Kegiatan yang berlangsung via Zoom Meeting ini diikuti oleh jajaran struktural, termasuk Kepala Subseksi Registrasi, Riko Saputra, beserta staf urusan umum. Rapat ini bertujuan untuk menyelaraskan kualitas pembinaan agar lebih terukur dan berkelanjutan di lingkungan pemasyarakatan.
Penekanan pada Perubahan Perilaku
Dalam arahannya, Dirjenpas Mashudi menekankan bahwa inti dari sistem pemasyarakatan adalah pembinaan berbasis perubahan perilaku. Beliau menginstruksikan seluruh satuan kerja untuk:
Meningkatkan kompetensi narapidana melalui pelatihan kemandirian.
Memperkuat aspek mental dan spiritual warga binaan.
Memastikan dokumentasi program berjalan transparan dan selaras dengan kebijakan nasional.
Komitmen Lapas Rumbai
Kepala Lapas Narkotika Rumbai, Reinhards Indra, menyatakan kesiapannya menjalankan instruksi tersebut. Menurutnya, pembinaan kepribadian dan kemandirian adalah prioritas utama agar warga binaan memiliki bekal positif saat kembali ke masyarakat.

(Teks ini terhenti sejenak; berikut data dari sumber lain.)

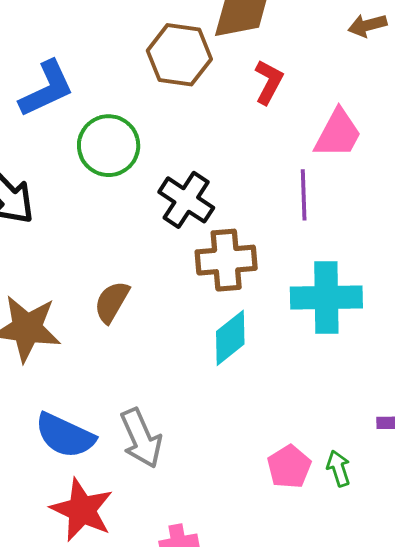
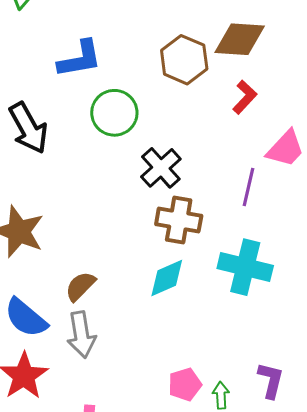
brown semicircle: (112, 302) -> (80, 286), moved

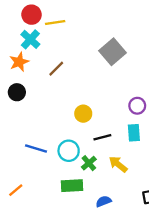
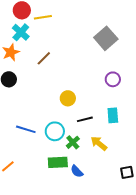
gray square: (112, 52) -> (106, 38), moved
purple circle: (137, 106) -> (113, 79), moved
blue semicircle: (103, 201) -> (77, 171), moved, turned -112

“Kami akan memastikan setiap warga binaan mendapatkan hak pembinaan secara maksimal dan humanis,” ujar Reinhards.
Senada dengan itu, Kepala Subseksi Registrasi, Riko Saputra, menambahkan bahwa pihaknya akan melakukan evaluasi berkala terhadap program yang berjalan, khususnya dalam menangani anak binaan yang memerlukan pendekatan khusus.

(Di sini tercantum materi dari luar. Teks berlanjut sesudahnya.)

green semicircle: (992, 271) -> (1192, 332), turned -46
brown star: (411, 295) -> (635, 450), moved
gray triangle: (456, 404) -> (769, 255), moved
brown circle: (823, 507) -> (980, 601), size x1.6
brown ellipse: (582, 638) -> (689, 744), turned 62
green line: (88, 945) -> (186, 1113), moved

Dukungan terhadap Program Aksi Menteri
Langkah ini juga merupakan bentuk dukungan nyata terhadap 15 Program Aksi Menteri Imigrasi dan Pemasyarakatan. Selain fokus pada pembinaan, Lapas Narkotika Rumbai berkomitmen memperkuat keamanan, memberantas peredaran narkoba, serta menjaga integritas petugas melalui pengawasan yang ketat dan transparan.